Consider the mapping $f: \mathbb{Z} \to \mathbb{Z}[\sqrt 2]$. Show that contraction of the prime ideal $\langle \sqrt 2 \rangle \subset \mathbb{Z}[\sqrt 2]$ is the prime ideal of even integers of $\mathbb{Z}$.
Any element of $\mathbb{Z}[\sqrt 2]$ is of the form $a+b \sqrt 2,\ a,b \in \mathbb{Z}$. Also $ \langle \sqrt 2\rangle =\{\sqrt 2,2, 2\sqrt 2,2^2,2^2\sqrt 2, 2^3, \cdots \}$.
How to define $f:\mathbb{Z} \to \mathbb{Z}[\sqrt 2]$ so that $f^{-1}(\langle \sqrt 2 \rangle)=\langle 2 \rangle=\{ 2^r:\ r \in \mathbb{Z}^{+}\}$ ???

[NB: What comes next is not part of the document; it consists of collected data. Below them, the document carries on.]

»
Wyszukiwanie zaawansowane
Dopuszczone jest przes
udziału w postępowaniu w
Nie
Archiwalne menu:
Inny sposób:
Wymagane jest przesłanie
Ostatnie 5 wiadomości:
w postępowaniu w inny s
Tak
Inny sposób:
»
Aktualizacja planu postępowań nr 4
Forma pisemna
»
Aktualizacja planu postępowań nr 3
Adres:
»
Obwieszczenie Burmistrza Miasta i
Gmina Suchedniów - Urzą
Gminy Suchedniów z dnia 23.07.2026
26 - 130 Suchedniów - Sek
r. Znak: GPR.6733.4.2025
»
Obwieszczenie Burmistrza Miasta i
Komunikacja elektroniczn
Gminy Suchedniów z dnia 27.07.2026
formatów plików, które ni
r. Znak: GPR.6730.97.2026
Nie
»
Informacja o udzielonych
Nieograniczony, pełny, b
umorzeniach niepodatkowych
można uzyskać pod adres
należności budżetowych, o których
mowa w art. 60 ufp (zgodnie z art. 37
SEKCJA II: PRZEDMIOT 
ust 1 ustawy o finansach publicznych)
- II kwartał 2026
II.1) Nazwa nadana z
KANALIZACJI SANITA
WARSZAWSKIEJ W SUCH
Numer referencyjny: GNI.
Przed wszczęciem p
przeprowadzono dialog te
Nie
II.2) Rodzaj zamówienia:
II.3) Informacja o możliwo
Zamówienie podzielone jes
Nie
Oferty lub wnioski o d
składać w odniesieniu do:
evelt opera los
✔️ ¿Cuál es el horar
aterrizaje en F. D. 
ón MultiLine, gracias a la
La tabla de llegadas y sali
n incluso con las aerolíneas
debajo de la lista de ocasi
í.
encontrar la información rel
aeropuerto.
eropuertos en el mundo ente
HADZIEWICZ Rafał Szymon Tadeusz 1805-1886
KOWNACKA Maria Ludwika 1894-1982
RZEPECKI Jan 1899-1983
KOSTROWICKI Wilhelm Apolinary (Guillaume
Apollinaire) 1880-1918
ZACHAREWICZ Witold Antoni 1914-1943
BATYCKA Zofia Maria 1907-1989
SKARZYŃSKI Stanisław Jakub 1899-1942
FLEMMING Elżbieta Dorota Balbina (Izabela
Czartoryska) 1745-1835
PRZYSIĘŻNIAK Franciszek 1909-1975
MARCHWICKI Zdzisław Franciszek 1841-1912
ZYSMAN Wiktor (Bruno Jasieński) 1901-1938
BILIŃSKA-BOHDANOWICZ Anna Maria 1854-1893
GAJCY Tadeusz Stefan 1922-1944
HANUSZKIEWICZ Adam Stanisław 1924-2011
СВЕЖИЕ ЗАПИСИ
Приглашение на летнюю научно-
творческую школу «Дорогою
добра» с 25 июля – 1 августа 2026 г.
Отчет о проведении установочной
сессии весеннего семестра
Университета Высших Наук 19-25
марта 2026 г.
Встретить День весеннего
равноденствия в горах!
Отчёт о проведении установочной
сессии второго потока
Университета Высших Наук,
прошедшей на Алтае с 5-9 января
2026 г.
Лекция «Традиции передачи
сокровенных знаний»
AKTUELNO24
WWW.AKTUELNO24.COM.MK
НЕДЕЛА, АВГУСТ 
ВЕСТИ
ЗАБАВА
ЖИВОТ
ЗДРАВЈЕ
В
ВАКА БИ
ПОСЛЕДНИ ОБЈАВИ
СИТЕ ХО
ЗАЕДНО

If I define \begin{align} f(2^r) &=0+(\sqrt 2)^r, \ r \geq 2 \\ f(2) &=2 \end{align}
would it suffice ??
Define $f:\Bbb Z\to\Bbb Z [\sqrt2] $ by $a\mapsto a $ for all $a\in \Bbb Z$. Now every even integer is in $\langle \sqrt 2\rangle$. So $f^{-1}(\langle \sqrt 2\rangle)$ is a proper ideal containing $\langle 2\rangle$. Since $\langle 2\rangle$ is a maximal ideal, $f^{-1}(\langle \sqrt 2\rangle)=\langle 2\rangle$.